In an effort to create a consistent system for dealing with sexual-assault cases on State University of New York campuses, Gov. Andrew Cuomo on Thursday announced an initiative to define sexual consent that he said may become a state law.

The new policy, passed unanimously by SUNY’S trustees, calls for all SUNY campuses to adopt a uniform definition of consent as “given by words or actions”—not simply the absence of “no.”

“Silence, in and of itself, cannot be interpreted as consent,” the SUNY resolution says, and “consent to any one form of sexual activity cannot automatically imply consent to any other forms of sexual activity.”

Sexual assault has become one of the most talked-about issues on campuses across the country, with groups of students protesting school policies that they say have failed to keep them safe or hold rapists accountable.

“New York is taking on a difficult, uncomfortable topic…SUNY can lead and reform,” said Mr. Cuomo.

Earlier this week, California Gov. Jerry Brown signed a law requiring colleges and universities that receive state funds to adopt a rule termed “yes means yes” that requires affirmative consent, much like the new SUNY policy.

While Mr. Cuomo’s policy now applies only to SUNY campuses, the governor said Thursday that “if it goes well on the SUNY system, then we will codify it and hopefully pass it as a law in the state so it’s then imposed on all schools, public and private.”

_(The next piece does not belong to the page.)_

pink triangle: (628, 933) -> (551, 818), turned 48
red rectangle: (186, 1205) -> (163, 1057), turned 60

The new SUNY policy also grants immunity for drug and alcohol violations for students reporting incidents of sexual violence and says that all SUNY campuses will conduct surveys on the topic.

Mr. Cuomo, a Democrat up for re-election, so far has bipartisan support for the measure.

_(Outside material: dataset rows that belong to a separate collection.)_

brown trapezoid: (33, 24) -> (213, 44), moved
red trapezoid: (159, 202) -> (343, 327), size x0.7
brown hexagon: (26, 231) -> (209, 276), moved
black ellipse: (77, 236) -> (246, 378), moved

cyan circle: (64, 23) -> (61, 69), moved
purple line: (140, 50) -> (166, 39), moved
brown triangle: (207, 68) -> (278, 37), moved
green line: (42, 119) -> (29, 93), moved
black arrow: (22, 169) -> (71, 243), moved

“We…support the creation of a uniform model to prevent sexual assaults from occurring on SUNY campuses,” said Sen. Dean Skelos, a Long Island Republican.

A spokesman for Sen. Kirsten Gillibrand, the New York Democrat sponsoring a bill to overhaul campus sexual assault policies nationally, said: “We commend Gov. Cuomo for taking a leadership role at the state level as we continue efforts in Congress to pass critically needed bipartisan legislation.”

On SUNY campuses, there was some skepticism over the policy.

“I can see why they would do that, but I don’t know how practical that would be,” said Gabriel Rivera, a freshman at SUNY Binghamton who said sexual assault has been widely discussed on campus this semester.

The affirmative-consent policy “may not be completely feasible in certain circumstances,” he said, “but it’s going in the right direction.”